Task requirements:
Write out the listing below without alteration, omitting its pictures.

Input records:
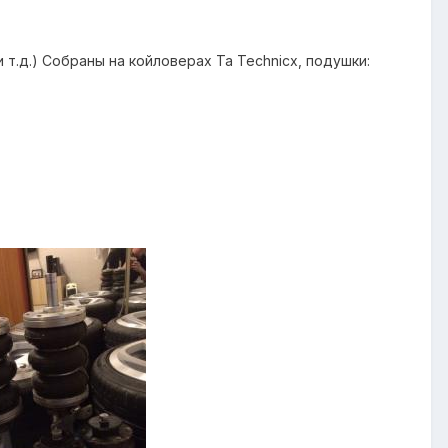
и т.д.) Собраны на койловерах Ta Technicx, подушки:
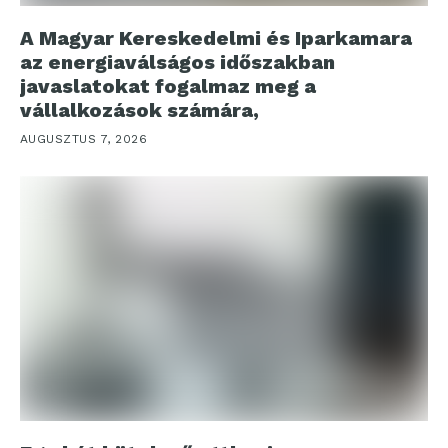
A Magyar Kereskedelmi és Iparkamara
az energiaválságos időszakban
javaslatokat fogalmaz meg a
vállalkozások számára,
AUGUSZTUS 7, 2026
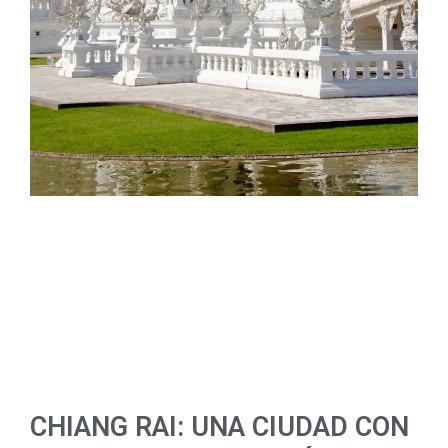
CHIANG RAI: UNA CIUDAD CON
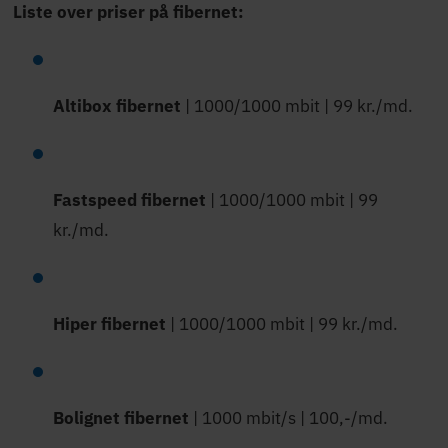
Liste over priser på fibernet:
Altibox
fibernet
| 1000/1000 mbit | 99 kr./md.
Fastspeed
fibernet
| 1000/1000 mbit | 99
kr./md.
Hiper
fibernet
| 1000/1000 mbit | 99 kr./md.
Bolignet
fibernet
| 1000 mbit/s | 100,-/md.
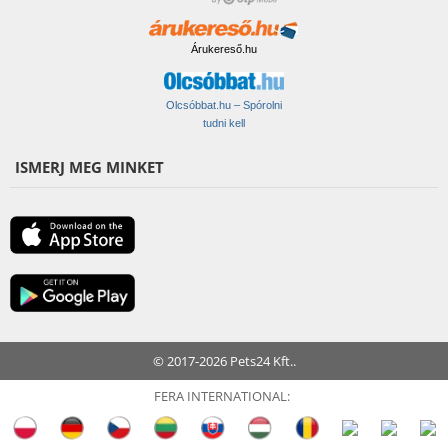
Árukereső.hu
Olcsóbbat.hu – Spórolni
tudni kell
ISMERJ MEG MINKET
© 2017-2026 Pets24 Kft..
FERA INTERNATIONAL:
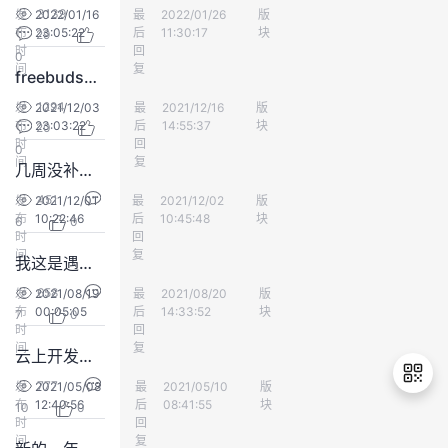
3139
发
2022/01/16
最
vv v
2022/01/26
版
会员中心
我
注
的
开
布
23:05:22
后
11:30:17
块
29
时
回
0
的
间
Programs
复
发
freebuds无了，就差一点点就能换了
1294
发
2021/12/03
最
yyyang
2021/12/16
版
会员中心
支
者
布
23:03:22
后
14:55:37
块
20
时
回
0
间
复
持
学
几周没补货了吗？
451
发
2021/12/01
最
一缕阳光_666
2021/12/02
版
会员中心
我
堂
布
10:22:46
后
10:45:48
块
6
0
时
回
间
复
我这是遇到签到bug了吗？
的
我
我
658
发
2021/08/19
最
vv v
2021/08/20
版
会员中心
布
00:05:05
技
的
后
14:33:52
块
的
我
7
0
时
回
间
复
云上开发精选优惠的码豆到啦
术
云
课
的
我
777
发
2021/05/08
最
用户
2021/05/10
版
会员中心
布
12:40:56
后
08:41:55
块
支
声
10
0
程
认
的
我
时
回
间
复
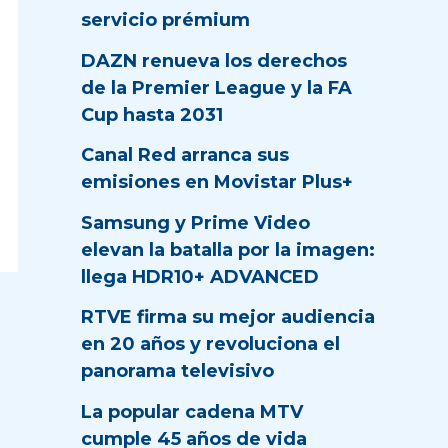
servicio prémium
DAZN renueva los derechos
de la Premier League y la FA
Cup hasta 2031
Canal Red arranca sus
emisiones en Movistar Plus+
Samsung y Prime Video
elevan la batalla por la imagen:
llega HDR10+ ADVANCED
RTVE firma su mejor audiencia
en 20 años y revoluciona el
panorama televisivo
La popular cadena MTV
cumple 45 años de vida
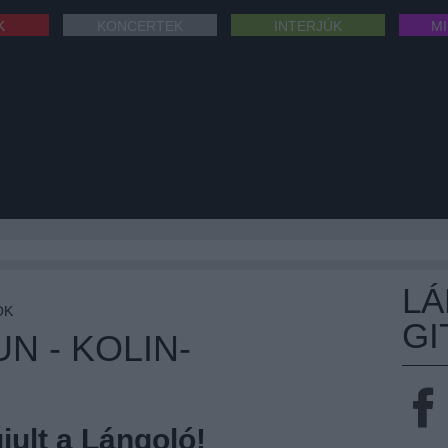
K
KONCERTEK
INTERJÚK
M
L
OK
GI
N - KOLIN-
ult a Lángoló!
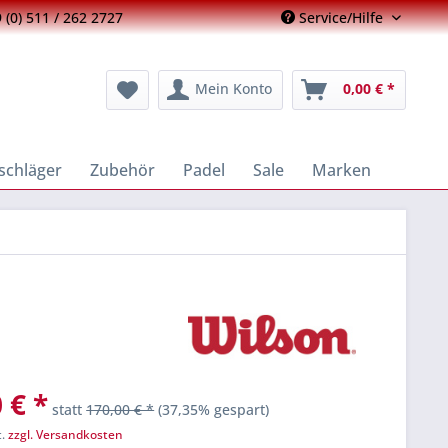
 (0) 511 / 262 2727
Service/Hilfe
Mein Konto
0,00 € *
schläger
Zubehör
Padel
Sale
Marken
 € *
statt
170,00 € *
(37,35% gespart)
t.
zzgl. Versandkosten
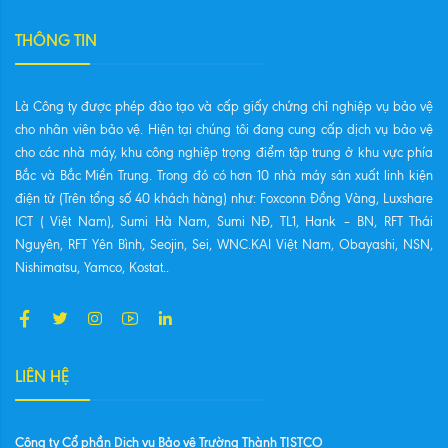
THÔNG TIN
Là Công ty được phép đào tạo và cấp giấy chứng chỉ nghiệp vụ bảo vệ
cho nhân viên bảo vệ. Hiện tại chúng tôi đang cung cấp dịch vụ bảo vệ
cho các nhà máy, khu công nghiệp trọng điểm tập trung ở khu vực phía
Bắc và Bắc Miền Trung. Trong đó có hơn 10 nhà máy sản xuất linh kiện
điện tử (Trên tổng số 40 khách hàng) như: Foxconn Đồng Vàng, Luxshare
ICT ( Việt Nam), Sumi Hà Nam, Sumi NĐ, TL1, Hank – BN, RFT Thái
Nguyên, RFT Yên Bình, Seojin, Sei, WNC.KAI Việt Nam, Obayashi, NSN,
Nishimatsu, Yamco, Kostat..
LIÊN HỆ
Công ty Cổ phần Dịch vụ Bảo vệ Trường Thành TISTCO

Exercise output:
и т.д.) Собраны на койловерах Ta Technicx, подушки:
A Magyar Kereskedelmi és Iparkamara
az energiaválságos időszakban
javaslatokat fogalmaz meg a
vállalkozások számára,
AUGUSZTUS 7, 2026
CHIANG RAI: UNA CIUDAD CON
Liste over priser på fibernet:
Altibox
fibernet
| 1000/1000 mbit | 99 kr./md.
Fastspeed
fibernet
| 1000/1000 mbit | 99
kr./md.
Hiper
fibernet
| 1000/1000 mbit | 99 kr./md.
Bolignet
fibernet
| 1000 mbit/s | 100,-/md.
Árukereső.hu
Olcsóbbat.hu – Spórolni
tudni kell
ISMERJ MEG MINKET
© 2017-2026 Pets24 Kft..
FERA INTERNATIONAL:
3139
发
2022/01/16
最
vv v
2022/01/26
版
会员中心
我
注
的
开
布
23:05:22
后
11:30:17
块
29
时
回
0
的
间
Programs
复
发
freebuds无了，就差一点点就能换了
1294
发
2021/12/03
最
yyyang
2021/12/16
版
会员中心
支
者
布
23:03:22
后
14:55:37
块
20
时
回
0
间
复
持
学
几周没补货了吗？
451
发
2021/12/01
最
一缕阳光_666
2021/12/02
版
会员中心
我
堂
布
10:22:46
后
10:45:48
块
6
0
时
回
间
复
我这是遇到签到bug了吗？
的
我
我
658
发
2021/08/19
最
vv v
2021/08/20
版
会员中心
布
00:05:05
技
的
后
14:33:52
块
的
我
7
0
时
回
间
复
云上开发精选优惠的码豆到啦
术
云
课
的
我
777
发
2021/05/08
最
用户
2021/05/10
版
会员中心
布
12:40:56
后
08:41:55
块
支
声
10
0
程
认
的
我
时
回
间
复
servicio prémium
DAZN renueva los derechos
de la Premier League y la FA
Cup hasta 2031
Canal Red arranca sus
emisiones en Movistar Plus+
Samsung y Prime Video
elevan la batalla por la imagen:
llega HDR10+ ADVANCED
RTVE firma su mejor audiencia
en 20 años y revoluciona el
panorama televisivo
La popular cadena MTV
cumple 45 años de vida
K
KONCERTEK
INTERJÚK
M
L
OK
GI
N - KOLIN-
ult a Lángoló!
 (0) 511 / 262 2727
Service/Hilfe
Mein Konto
0,00 € *
schläger
Zubehör
Padel
Sale
Marken
 € *
statt
170,00 € *
(37,35% gespart)
t.
zzgl. Versandkosten
THÔNG TIN
Là Công ty được phép đào tạo và cấp giấy chứng chỉ nghiệp vụ bảo vệ
cho nhân viên bảo vệ. Hiện tại chúng tôi đang cung cấp dịch vụ bảo vệ
cho các nhà máy, khu công nghiệp trọng điểm tập trung ở khu vực phía
Bắc và Bắc Miền Trung. Trong đó có hơn 10 nhà máy sản xuất linh kiện
điện tử (Trên tổng số 40 khách hàng) như: Foxconn Đồng Vàng, Luxshare
ICT ( Việt Nam), Sumi Hà Nam, Sumi NĐ, TL1, Hank – BN, RFT Thái
Nguyên, RFT Yên Bình, Seojin, Sei, WNC.KAI Việt Nam, Obayashi, NSN,
Nishimatsu, Yamco, Kostat..
LIÊN HỆ
Công ty Cổ phần Dịch vụ Bảo vệ Trường Thành TISTCO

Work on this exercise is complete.